Coming from Brighton, I take for granted the digital dimension when attending meetings. Sometimes my colleagues at BHT, when discussing things that are sensitive, say to me that I can’t tweet the subject matter. (Note to colleagues: I can show discretion if I must!).
At a recent event organised by the Brighton and Hove Chamber of Commerce, the debate happened both in the hall as well as on twitter. At many other events, along with housekeeping announcements about fire drills and toilet facilities, the hashtag and the WiFi code are announced.

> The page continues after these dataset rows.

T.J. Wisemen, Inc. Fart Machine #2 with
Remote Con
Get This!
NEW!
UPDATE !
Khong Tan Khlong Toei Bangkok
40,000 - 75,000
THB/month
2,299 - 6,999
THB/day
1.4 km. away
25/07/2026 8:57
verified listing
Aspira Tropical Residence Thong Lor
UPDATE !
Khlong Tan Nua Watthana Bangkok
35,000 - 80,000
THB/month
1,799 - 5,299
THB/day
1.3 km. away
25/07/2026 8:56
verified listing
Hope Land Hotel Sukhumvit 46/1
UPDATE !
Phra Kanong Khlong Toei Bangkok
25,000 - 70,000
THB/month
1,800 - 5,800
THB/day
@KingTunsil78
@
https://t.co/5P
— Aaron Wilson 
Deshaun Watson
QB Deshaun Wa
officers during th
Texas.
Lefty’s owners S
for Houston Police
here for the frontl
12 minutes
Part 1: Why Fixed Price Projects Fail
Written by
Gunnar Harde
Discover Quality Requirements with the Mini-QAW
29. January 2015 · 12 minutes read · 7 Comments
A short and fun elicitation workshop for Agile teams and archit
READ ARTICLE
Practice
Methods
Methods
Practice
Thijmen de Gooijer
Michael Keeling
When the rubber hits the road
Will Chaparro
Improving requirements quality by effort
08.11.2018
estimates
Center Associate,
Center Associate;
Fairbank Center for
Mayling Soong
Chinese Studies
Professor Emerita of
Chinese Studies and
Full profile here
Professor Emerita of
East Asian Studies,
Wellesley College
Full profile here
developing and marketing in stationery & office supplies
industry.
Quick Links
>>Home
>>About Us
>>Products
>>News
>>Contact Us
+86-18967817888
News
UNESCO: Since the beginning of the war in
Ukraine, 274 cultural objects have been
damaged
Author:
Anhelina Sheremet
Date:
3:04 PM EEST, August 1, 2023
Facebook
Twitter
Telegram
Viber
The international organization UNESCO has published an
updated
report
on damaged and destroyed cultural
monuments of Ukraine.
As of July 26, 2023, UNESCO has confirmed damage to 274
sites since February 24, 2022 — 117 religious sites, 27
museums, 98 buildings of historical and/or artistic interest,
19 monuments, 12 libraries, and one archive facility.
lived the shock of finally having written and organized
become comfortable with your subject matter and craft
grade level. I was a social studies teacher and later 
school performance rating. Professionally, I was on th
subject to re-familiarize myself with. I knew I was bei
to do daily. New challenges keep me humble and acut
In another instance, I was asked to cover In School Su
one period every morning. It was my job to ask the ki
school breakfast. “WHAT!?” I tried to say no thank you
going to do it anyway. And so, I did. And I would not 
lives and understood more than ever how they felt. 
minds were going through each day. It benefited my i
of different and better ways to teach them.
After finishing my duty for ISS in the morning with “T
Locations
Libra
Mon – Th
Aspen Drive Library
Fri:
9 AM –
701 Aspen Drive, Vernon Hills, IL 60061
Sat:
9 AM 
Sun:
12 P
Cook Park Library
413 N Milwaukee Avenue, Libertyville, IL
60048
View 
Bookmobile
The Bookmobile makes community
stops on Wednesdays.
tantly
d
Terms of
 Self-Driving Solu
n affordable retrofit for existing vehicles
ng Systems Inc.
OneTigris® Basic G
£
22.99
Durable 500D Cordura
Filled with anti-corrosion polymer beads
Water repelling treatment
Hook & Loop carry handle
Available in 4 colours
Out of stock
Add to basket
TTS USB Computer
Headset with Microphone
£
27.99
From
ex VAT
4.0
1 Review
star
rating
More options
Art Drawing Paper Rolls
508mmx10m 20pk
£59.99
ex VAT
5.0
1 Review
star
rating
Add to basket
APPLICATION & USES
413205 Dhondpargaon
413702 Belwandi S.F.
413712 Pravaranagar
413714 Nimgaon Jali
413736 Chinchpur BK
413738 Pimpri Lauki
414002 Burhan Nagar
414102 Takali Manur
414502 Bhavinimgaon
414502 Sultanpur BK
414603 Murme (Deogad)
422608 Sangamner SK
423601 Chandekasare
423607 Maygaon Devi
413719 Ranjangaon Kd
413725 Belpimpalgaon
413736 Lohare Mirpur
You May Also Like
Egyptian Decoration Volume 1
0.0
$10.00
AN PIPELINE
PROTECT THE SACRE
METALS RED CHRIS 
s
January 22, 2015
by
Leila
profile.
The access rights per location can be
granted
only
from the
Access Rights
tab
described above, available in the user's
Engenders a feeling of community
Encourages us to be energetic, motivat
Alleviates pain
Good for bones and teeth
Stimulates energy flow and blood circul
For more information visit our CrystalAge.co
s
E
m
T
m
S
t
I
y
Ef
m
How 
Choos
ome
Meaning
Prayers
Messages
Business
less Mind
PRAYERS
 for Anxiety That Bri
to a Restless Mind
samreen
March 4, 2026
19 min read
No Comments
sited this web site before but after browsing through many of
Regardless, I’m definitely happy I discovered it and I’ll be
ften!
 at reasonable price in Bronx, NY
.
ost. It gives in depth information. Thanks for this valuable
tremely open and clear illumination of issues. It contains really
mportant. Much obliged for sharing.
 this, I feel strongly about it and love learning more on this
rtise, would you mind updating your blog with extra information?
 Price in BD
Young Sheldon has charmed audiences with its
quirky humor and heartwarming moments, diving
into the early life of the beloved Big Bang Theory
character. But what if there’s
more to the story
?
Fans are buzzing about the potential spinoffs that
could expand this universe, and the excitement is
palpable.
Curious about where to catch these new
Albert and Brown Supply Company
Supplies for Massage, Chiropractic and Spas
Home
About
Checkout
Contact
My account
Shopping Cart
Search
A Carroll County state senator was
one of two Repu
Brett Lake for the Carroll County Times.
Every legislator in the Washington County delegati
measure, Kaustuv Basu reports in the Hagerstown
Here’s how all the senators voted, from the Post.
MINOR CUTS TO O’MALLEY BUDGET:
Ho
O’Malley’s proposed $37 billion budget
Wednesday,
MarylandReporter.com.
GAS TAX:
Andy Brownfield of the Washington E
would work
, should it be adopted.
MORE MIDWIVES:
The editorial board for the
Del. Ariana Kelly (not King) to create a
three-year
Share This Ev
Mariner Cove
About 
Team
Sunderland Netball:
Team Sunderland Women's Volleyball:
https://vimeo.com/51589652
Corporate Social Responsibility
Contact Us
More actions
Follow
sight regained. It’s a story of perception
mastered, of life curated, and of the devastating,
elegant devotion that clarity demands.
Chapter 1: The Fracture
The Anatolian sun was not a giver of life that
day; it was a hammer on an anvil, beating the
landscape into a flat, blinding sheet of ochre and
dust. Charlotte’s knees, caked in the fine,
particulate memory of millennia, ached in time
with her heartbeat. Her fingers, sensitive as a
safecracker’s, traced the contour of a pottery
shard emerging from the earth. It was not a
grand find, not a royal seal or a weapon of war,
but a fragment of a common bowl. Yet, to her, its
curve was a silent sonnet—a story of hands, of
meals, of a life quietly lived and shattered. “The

But it’s not like that elsewhere. In the last year or so I have been to a couple of strategic conferences outside Brighton and Hove organised by different local authorities. At the first I asked the head of communications for the local authority what the hashtag was for use on twitter. He replied: “We don’t really do twitter in (the name of the authority).” He suggested I spoke to one of his colleagues, a press officer, saying that he thought she did twitter. She did, but only in a personal capacity, not for work.
The other week I was at another event where the marketing of the locality was a theme. The creative sector was an area which was identified as offering economic growth potential. Yet one speaker almost apologised for reference to smart phones and apps. Again when I asked, there was no hashtag. It was as if the meeting was full of enthusiasm for the attractions and potential of the area, but there was an ‘analogue conspiracy’ to keep it a secret.
In both these areas there are those engaged digitally, some at the highest level, but they are the exception rather than the norm. There remains too much cynicism in certain quarters about digital media.
Digital is a force for growth and provides a shop front for business, charities and local government. It allows greater participation in the democratic process, and can help improve decision making. Until it becomes the norm, certain areas will not thrive. Cynicism just isn’t clever.